Ao unir saberes ancestrais e educação formal, os estudantes têm a oportunidade de desenvolver habilidades essenciais para a vida em sociedade no século XXI
“Como é moderna, em tecnologia de ponta, a sabedoria ancestral”, começa o arte-educador Robson Max. Quando o assunto é unir ancestralidade e educação, ele argumenta que não há nada mais inovador do que olhar para os ensinamentos do passado para renovar os caminhos do futuro. É sobre resistir, reinventar e reconstruir em tempos complexos.
Além de mestre em Antropologia Social e pesquisador de Religiões Afro-Brasileiras, Robson é um dos fundadores do Espaço Cultural Vila Esperança, na cidade de Goiás (GO). Construído em uma região historicamente marcada pela luta de povos indígenas por suas terras, o espaço se propõe a fazer um constante resgate cultural, sobretudo dos povos originários e das identidades afro-brasileiras.

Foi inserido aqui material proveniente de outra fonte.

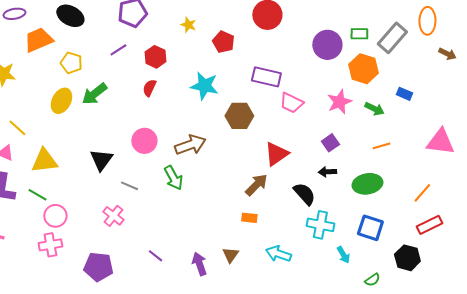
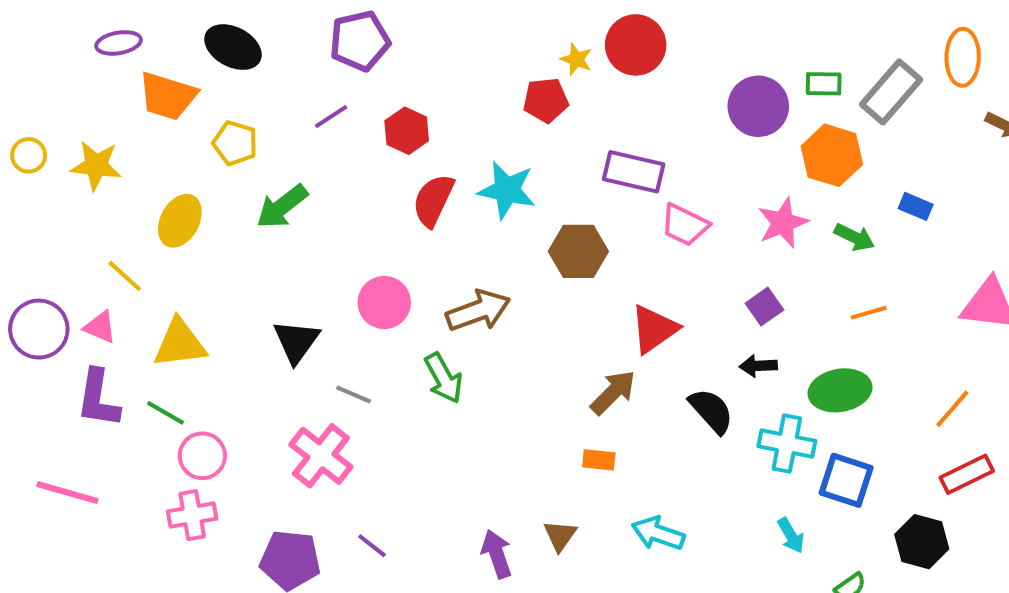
yellow star: (188, 25) -> (576, 59), moved
orange trapezoid: (38, 40) -> (168, 96), turned -140
red pentagon: (223, 42) -> (546, 100), turned -30
red semicircle: (149, 88) -> (433, 200), moved, size x1.5
yellow ellipse: (61, 101) -> (180, 221), moved
pink cross: (113, 216) -> (321, 456), size x1.4
cyan cross: (320, 225) -> (787, 444), moved
purple line: (155, 256) -> (372, 546), moved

Desde a década de 1990, o território representa a união entre um grupo de arte-educadores e as lideranças da comunidade local. “Percebemos que através da arte os preconceitos podiam ser transpostos. Dentro de um contexto de fantasia, as reflexões chegavam até nós com mais liberdade. Entendemos que aquele projeto itinerante precisava de um nível de continuidade e profundidade que só seria possível através da educação”, relembra o educador.
Caçadores de alegria
Foi então que, em 2004, a Escola Pluricultural Odé Kayodê nasceu, como uma tentativa de conciliar ancestralidade, arte e educação formal. O projeto político pedagógico trouxe perspectivas afrocentradas (que consideram africanos e afrodescendentes como agentes de sua própria cultura e história) e ameríndias (sobre povos indígenas originários), além de atividades voltadas para o território. Por ter uma proposta atraente e significativa, não demorou até que as próprias crianças da região procurassem o espaço espontaneamente.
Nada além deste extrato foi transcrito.